> **ACTIVITY**
The answer must be an exact printing of every record below, with the pictures omitted.

(Dataset entries)

○ ○ ○ ○ ○

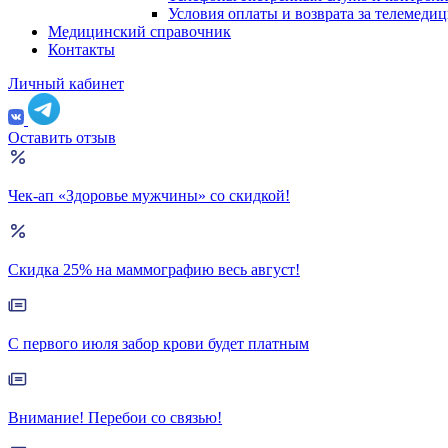
Условия оплаты и возврата за телемеди
Медицинский справочник
Контакты
Личный кабинет
Оставить отзыв
Чек-ап «Здоровье мужчины» со скидкой!
Скидка 25% на маммографию весь август!
С первого июля забор крови будет платным
Внимание! Перебои со связью!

○ ○ ○ ○ ○

> **SOLVED PROBLEM**
Условия оплаты и возврата за телемеди
Медицинский справочник
Контакты
Личный кабинет
Оставить отзыв
Чек-ап «Здоровье мужчины» со скидкой!
Скидка 25% на маммографию весь август!
С первого июля забор крови будет платным
Внимание! Перебои со связью!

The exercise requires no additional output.